En esencia hay consenso, el 6 de julio se decidirán varios destinos, el de la Presidencia imperial, el de Ernesto Zedillo, el del sexenio, el de las perspectivas políticas y económicas de la nación para los últimos años del siglo. ¿Cuál será el destino del PRI? Intenta ganar las elecciones y está empleando para ello todos sus recursos, los legales, los metalegales, los contralegales. Utiliza poderosas armas psicológicas: el miedo al cambio, los colores nacionales, la incipiente popularidad del Presidente, las inercias de 70 años. Está echando mano de todo lo que le ha permitido permanecer en el poder desde 1929, con una sola excepción: el fraude electoral masivo, decidido y coordinado desde la Presidencia de la República. Hay muchos signos preocupantes de irregularidades, pero hasta hoy no hay indicios sólidos de una maquinación fraudulenta decidida en Los Pinos, operada en Bucareli y puesta en práctica por un ejército de gobernadores, caciques y mapaches priístas.
Es lógico que el PRI quiera ganar el 6 de julio en el Distrito Federal, las seis gubernaturas en disputa y mantener el control del Congreso federal (sólo está en disputa la Cámara de Diputados. La de senadores la tiene ya en la bolsa). Para ello y en contra de lo que hemos creído muchos analistas, el PRI no sólo necesita alcanzar el 42.2 por ciento de la elección efectivamente emitida. Tiene que ganar la mayoría de las curules en disputa y además, hay que subrayarlo, el 42.2 por ciento. La Constitución y la ley no han reestablecido la vieja e inicua cláusula de gobernabilidad. La ley previene la sobrerrepresentación más allá del 8 por ciento. Es una cláusula restrictiva, no una catapulta para volver una mayoría relativa en absoluta, como en el pasado.
El peor desastre para el PRI no estaría en perder las posibilidades en disputa, sino en ganar de todas todas. Si así fuera, la propuesta zedillista de la reforma política se convertiría en una ruina. Todos los esfuerzos por crear confianza en el cambio, que han dado como fruto no insignificante 30 procesos locales no impugnados, se vendrían abajo. El país se daría cuenta de que el PRI está blindado contra elecciones y que si quisiéramos sacarlo del poder tendría que ser por otro medios. Esto resulta terrible porque ya más de la mitad de la población (la más urbana, activa, despierta e informada) está contra el PRI de modo cada vez más iracundo. De permanecer en el poder a contrapelo de esa masa, el PRI se estaría exponiendo realmente a la ingobernabilidad y a la destrucción definitiva.
A mi juicio, el mejor escenario para el PRI es perder de modo contundente sin perderlo todo.

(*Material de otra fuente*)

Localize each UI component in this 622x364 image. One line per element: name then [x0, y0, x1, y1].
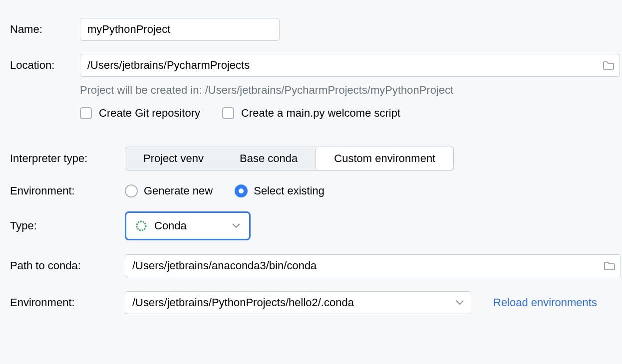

Si los triunfos de la oposición se limitan a la capital habría un respiro. Probaría la fe de los priístas en su maquinaria, incluso algunos inversionistas medrosos aplaudirían, pero a mediano plazo sería un desastre para el PRI y para todos. Los grupos de interés y los nostálgicos alimentados por el control priísta en el Congreso doblegarían a Zedillo e impedirían que se completara su reforma. El gradualismo volvería a imponerse y/o la imposibilidad de la recuperación económica aumentaría la tensión social. El segmento contestatario de la población se volvería radical. Las oposiciones se unirían en un solo frente antiPRI. Las presiones sociales adquirirían un cariz político antagónico a la Presidencia y al PRI, el gobierno norteamericano perdería la fe en los propósitos de enmienda y reforma, y el sexenio (me temo) culminaría en otra crisis terminal. ¿Quién la resistiría?

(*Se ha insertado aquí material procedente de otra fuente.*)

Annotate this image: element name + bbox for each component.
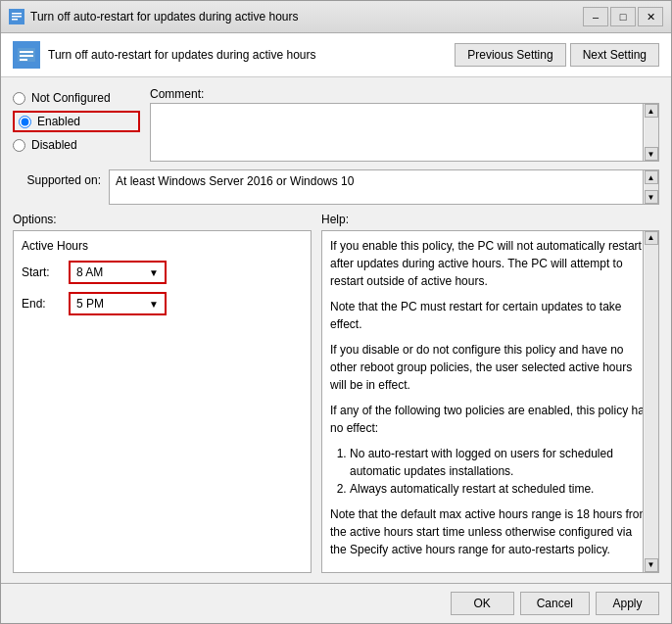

Lo mejor que le puede pasar al PRI es perder el monopolio en el Congreso, la capital de la República y, si es posible, alguna de las gubernaturas. Las promesas de Zedillo adquirirían una solidez incuestionable. El proceso de transición no sólo se volvería viable, sino que entraría en auge. Zedillo podría manejar cómodamente la economía, desatendiéndose hasta cierto punto del conflicto político. Los partidos opositores ocuparían sus propios espacios y el PRI rescataría el suyo y algunas de sus banderas. Es probable que en los tres años que restan del sexenio pudiera utilizarlos para hacer una autocrítica en serio, absorber las enseñanzas de la adversidad, rediseñar su organización, sus insignias y sus propuestas, y poder competir (no sin grandes dificultades) por la Presidencia de la República en el año 2000. La alternativa sería una restauración tan arrogante como efímera. El canto del cisne. La breve mejoría antes de la muerte. La metáfora perfecta de la agonía y la muerte de Don Fidel.